That's wrong. It doesn't seem to realise that a reverse scan on the index
would give the right answer. Note that that's only true because you're
selecting only a single motid. If there were multiple, a reverse scan would
definitly not be appropriate.

Not sure how to fix this though.

Functional index?
--
Martijn van Oosterhout <kleptog@svana.org>
http://svana.org/kleptog/
> Magnetism, electricity and motion are like a three-for-two special offer:
> if you have two of them, the third one comes free.

Re: Determining which index to create

От
Hiroshi Inoue
Дата:
Martijn van Oosterhout wrote:
>
> On Wed, Nov 21, 2001 at 04:09:52PM +0100, Eric Cholet wrote:
> > => explain select * from dico_frs where motid=4742 order by date desc limit
> > 10;
> > NOTICE:  QUERY PLAN:
> >
> > Limit  (cost=46172.25..46172.25 rows=10 width=16)
> >   ->  Sort  (cost=46172.25..46172.25 rows=11382 width=16)
> >         ->  Index Scan using dico_frs_motid_date on dico_frs
> > (cost=0.00..45405.39 rows=11382 width=16)
>
> That's wrong. It doesn't seem to realise that a reverse scan on the index
> would give the right answer. Note that that's only true because you're
> selecting only a single motid. If there were multiple, a reverse scan would
> definitly not be appropriate.

Please try
  select * from dico_frs where motid=4742 order by motid desc,
  date desc limit 10;

regards,
Hiroshi Inoue

Re: Determining which index to create

От
Tom Lane
Дата:
Martijn van Oosterhout <kleptog@svana.org> writes:
> That's wrong. It doesn't seem to realise that a reverse scan on the index
> would give the right answer. Note that that's only true because you're
> selecting only a single motid.

Yeah, there's currently little connection between the planner's code that
recognizes "you could use this index to meet these WHERE conditions"
and the code that recognizes "you could use this index to produce this
sort ordering".  In particular it has no clue that exact equality
constraints on earlier index columns might allow it to consider the
indexscan result as being sorted by later index columns.

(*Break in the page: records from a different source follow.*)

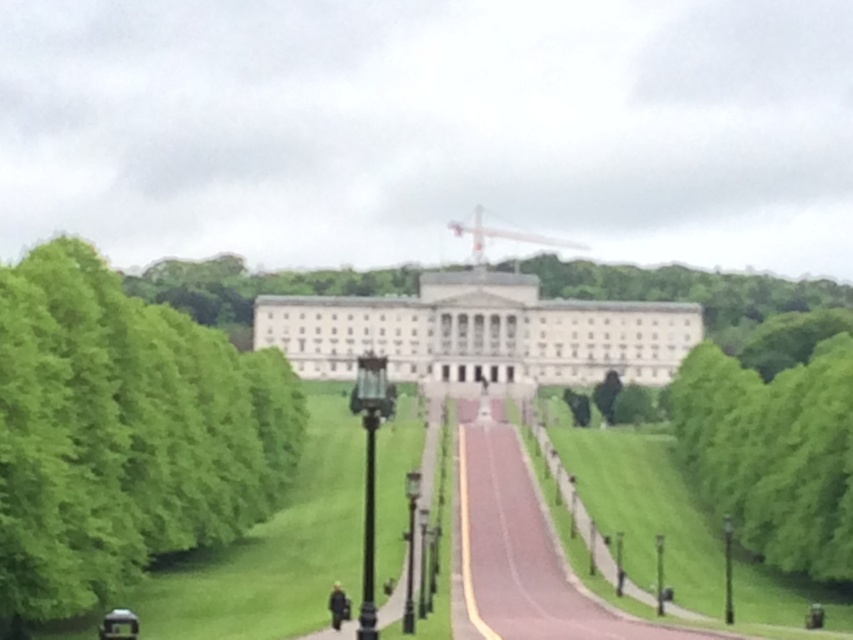 You are standing at the entrance of the building and want to walk straight towards the black polished metal lamp post at center. Which direction should you walk?

You should walk straight towards the black polished metal lamp post at center as it is located along the central pathway leading away from the building.

You are standing at the entrance of the building and want to take a photo of the black polished metal lamp post at center. The camera you are using has a maximum focus range of 30 meters. Can the camera capture the lamp post clearly?

The black polished metal lamp post at center and camera are 33.60 meters apart. Since the camera can only focus up to 30 meters, it cannot capture the lamp post clearly at this distance. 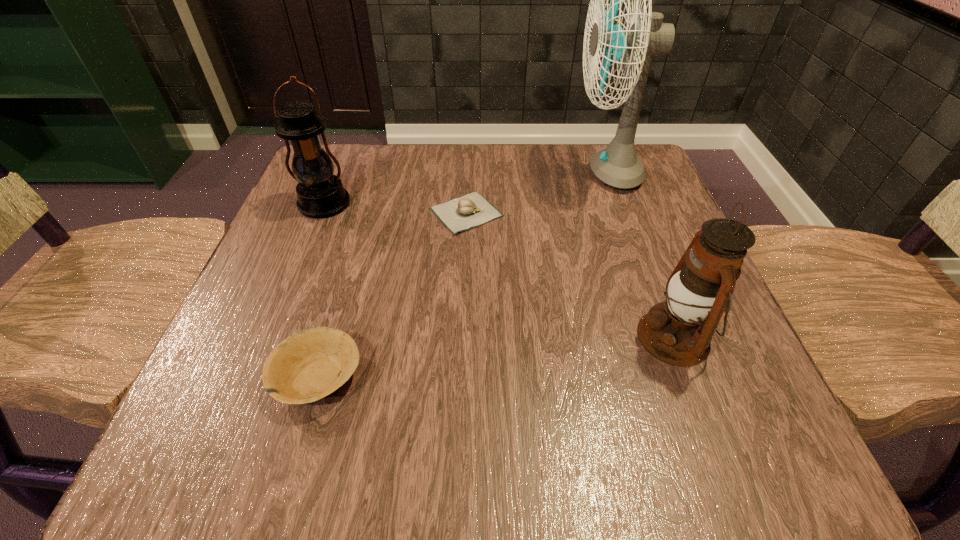 Where is `vacant space at the far left corner of the desktop`? This screenshot has width=960, height=540. vacant space at the far left corner of the desktop is located at coordinates (348, 179).

Locate an element on the screen. vacant space at the near left corner is located at coordinates (243, 444).

The height and width of the screenshot is (540, 960). What are the coordinates of `vacant space at the far right corner` in the screenshot? It's located at (611, 200).

Locate an element on the screen. This screenshot has width=960, height=540. free space at the near right corner is located at coordinates (707, 461).

Locate an element on the screen. Image resolution: width=960 pixels, height=540 pixels. vacant area that lies between the second shortest object and the right lantern is located at coordinates (495, 357).

You are a GUI agent. You are given a task and a screenshot of the screen. Output one action in this format:
    pyautogui.click(x=<x>, y=<y>)
    Task: Click on the free space between the second shortest object and the right lantern
    The height and width of the screenshot is (540, 960).
    Given the screenshot: What is the action you would take?
    point(495,357)

Image resolution: width=960 pixels, height=540 pixels. In order to click on free space between the fan and the right lantern in this screenshot , I will do `click(639, 254)`.

Identify the location of vacant space that's between the right lantern and the farther lantern. (498, 271).

Locate an element on the screen. Image resolution: width=960 pixels, height=540 pixels. vacant space in between the second shortest object and the fan is located at coordinates (462, 274).

At what (x,y) coordinates should I click in order to perform the action: click on blank region between the nearer lantern and the farther lantern. Please return your answer as a coordinate pair (x, y). The height and width of the screenshot is (540, 960). Looking at the image, I should click on (498, 271). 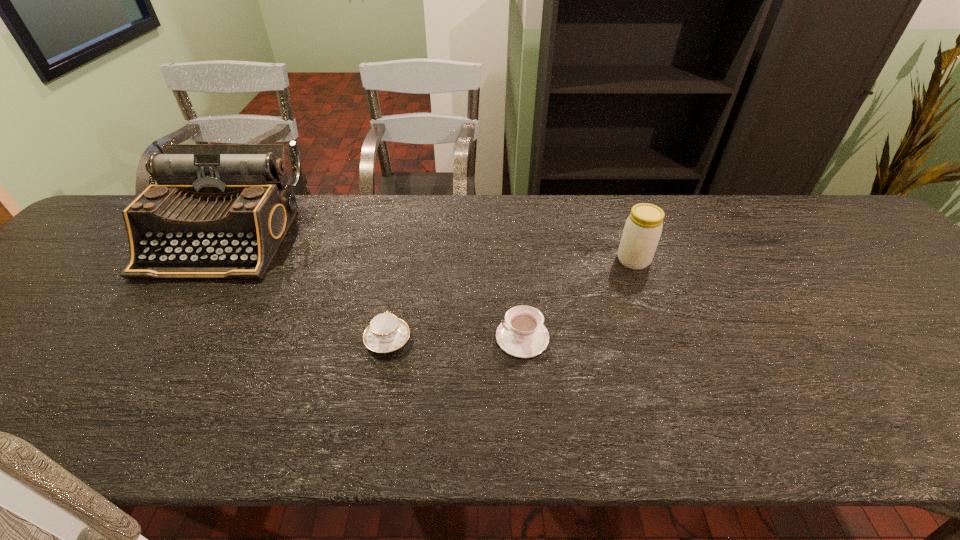 This screenshot has height=540, width=960. Identify the location of free spot between the right teacup and the jar. (578, 299).

The image size is (960, 540). Find the location of `vacant area that lies between the second object from right to left and the leftmost object`. vacant area that lies between the second object from right to left and the leftmost object is located at coordinates click(373, 287).

Locate an element on the screen. This screenshot has height=540, width=960. free space between the left teacup and the second object from right to left is located at coordinates (455, 339).

Where is `unoccupied position between the second tallest object and the second object from left to right`? unoccupied position between the second tallest object and the second object from left to right is located at coordinates (511, 300).

Identify the location of free spot between the right teacup and the leftmost object. (373, 287).

At what (x,y) coordinates should I click in order to perform the action: click on vacant space that is in between the jar and the left teacup. Please return your answer as a coordinate pair (x, y). This screenshot has width=960, height=540. Looking at the image, I should click on (511, 300).

This screenshot has height=540, width=960. Find the location of `free space between the rightmost object and the second object from right to left`. free space between the rightmost object and the second object from right to left is located at coordinates (578, 299).

This screenshot has width=960, height=540. I want to click on free point between the second tallest object and the third object from left to right, so click(578, 299).

Find the location of `object that ranks as the closest to the typewriter`. object that ranks as the closest to the typewriter is located at coordinates (386, 333).

Where is `object that is the second nearest to the tallest object`? object that is the second nearest to the tallest object is located at coordinates (522, 334). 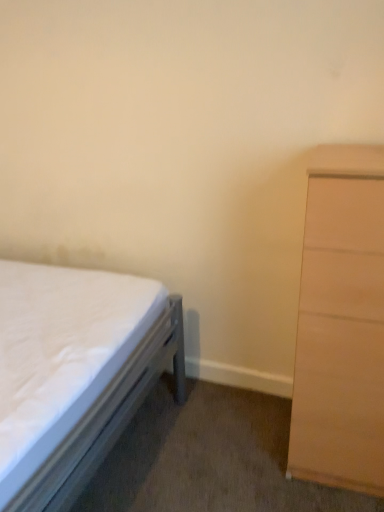 Question: From a real-world perspective, is light brown wood chest of drawers at right positioned above or below white fabric bed at left?

Choices:
 (A) above
 (B) below

Answer: (A)

Question: Is point (357, 444) closer or farther from the camera than point (74, 477)?

Choices:
 (A) closer
 (B) farther

Answer: (B)

Question: Considering the positions of light brown wood chest of drawers at right and white fabric bed at left in the image, is light brown wood chest of drawers at right wider or thinner than white fabric bed at left?

Choices:
 (A) thin
 (B) wide

Answer: (A)

Question: Would you say white fabric bed at left is to the left or to the right of light brown wood chest of drawers at right in the picture?

Choices:
 (A) right
 (B) left

Answer: (B)

Question: Looking at the image, does white fabric bed at left seem bigger or smaller compared to light brown wood chest of drawers at right?

Choices:
 (A) small
 (B) big

Answer: (B)

Question: From the image's perspective, is white fabric bed at left positioned above or below light brown wood chest of drawers at right?

Choices:
 (A) above
 (B) below

Answer: (B)

Question: Considering their positions, is white fabric bed at left located in front of or behind light brown wood chest of drawers at right?

Choices:
 (A) behind
 (B) front

Answer: (B) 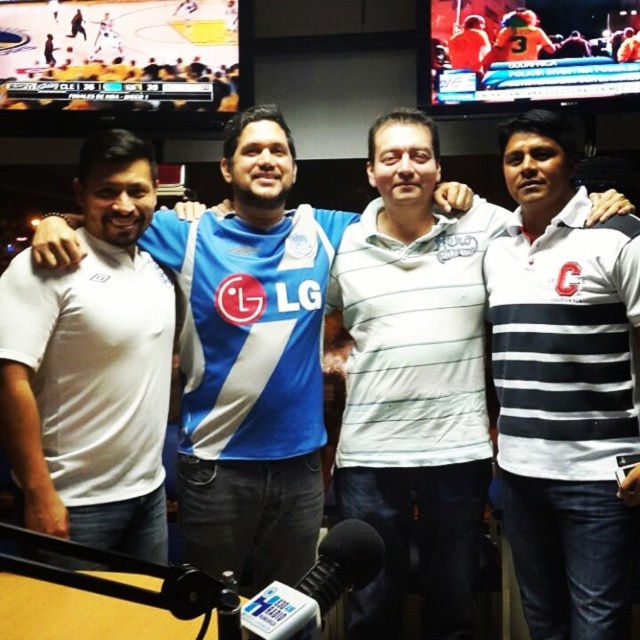 Question: Which point is farther to the camera?

Choices:
 (A) (339, 576)
 (B) (170, 288)

Answer: (B)

Question: Which point is closer to the camera?

Choices:
 (A) (81, 458)
 (B) (243, 500)

Answer: (A)

Question: Which of these objects is positioned closest to the black matte microphone at lower center?

Choices:
 (A) blue jersey at center
 (B) white matte t-shirt at left
 (C) white striped polo shirt at center

Answer: (B)

Question: Does white striped polo shirt at center have a greater width compared to black matte microphone at lower center?

Choices:
 (A) no
 (B) yes

Answer: (B)

Question: Does white striped polo shirt at center appear under blue jersey at center?

Choices:
 (A) no
 (B) yes

Answer: (B)

Question: Observing the image, what is the correct spatial positioning of white striped polo shirt at center in reference to white matte t-shirt at left?

Choices:
 (A) left
 (B) right

Answer: (B) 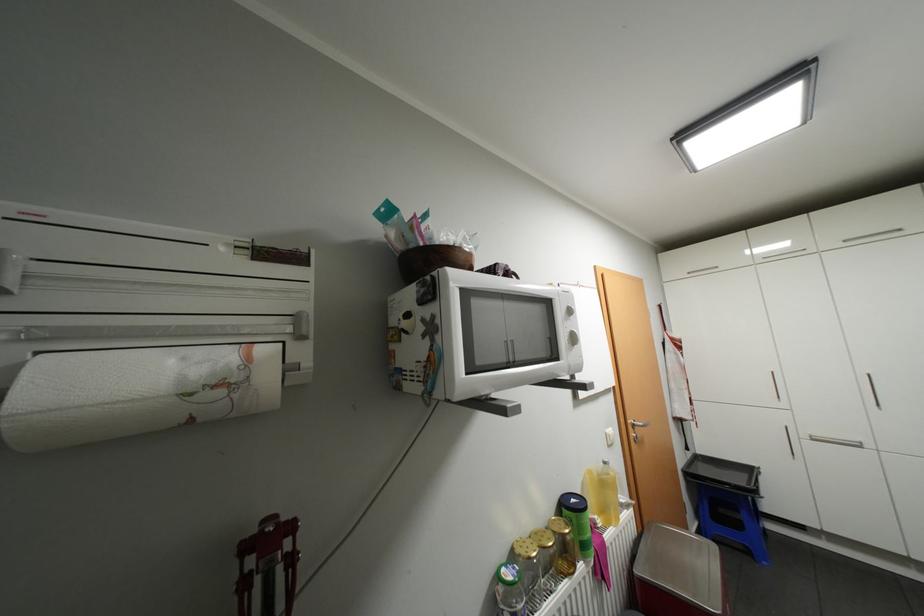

> Not sure how to fix this though.

Offhand it doesn't seem like a trivial change :-(

I'd be wary of expending a lot of planning cycles to detect this,
because it doesn't seem like a very common case.  But if we can find
a way to do it cheaply, it'd be a cool optimization.

            regards, tom lane

Re: Determining which index to create

От
Eric Cholet
Дата:
--On jeudi 22 novembre 2001 11:00 +0900 Hiroshi Inoue <Inoue@tpf.co.jp>
wrote:

> Martijn van Oosterhout wrote:
>>
>> On Wed, Nov 21, 2001 at 04:09:52PM +0100, Eric Cholet wrote:
>> > => explain select * from dico_frs where motid=4742 order by date desc
>> > limit 10;
>> > NOTICE:  QUERY PLAN:
>> >
>> > Limit  (cost=46172.25..46172.25 rows=10 width=16)
>> >   ->  Sort  (cost=46172.25..46172.25 rows=11382 width=16)
>> >         ->  Index Scan using dico_frs_motid_date on dico_frs
>> > (cost=0.00..45405.39 rows=11382 width=16)
>>
>> That's wrong. It doesn't seem to realise that a reverse scan on the index
>> would give the right answer. Note that that's only true because you're
>> selecting only a single motid. If there were multiple, a reverse scan
>> would definitly not be appropriate.
>
> Please try
>   select * from dico_frs where motid=4742 order by motid desc,
>   date desc limit 10;

Wow, I am speechless. Sub-second response time, whether the result set
is large or very small. Very impressive. I have resisted pressure to
use Oracle for this application, trusting open source software would do
an equivalent or better job (this table has 140 million records).

Thank you very much.

--
Eric Cholet